──────── Information supplied

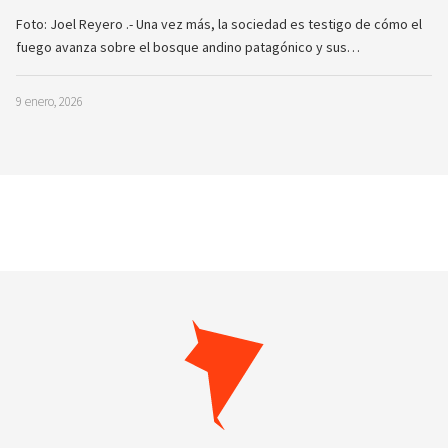
Foto: Joel Reyero .- Una vez más, la sociedad es testigo de cómo el
fuego avanza sobre el bosque andino patagónico y sus…
9 enero, 2026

────────────────

### To do:
Start at the first line and set down all of the data exactly, passing over the pictures.

### Result below:
Foto: Joel Reyero .- Una vez más, la sociedad es testigo de cómo el
fuego avanza sobre el bosque andino patagónico y sus…
9 enero, 2026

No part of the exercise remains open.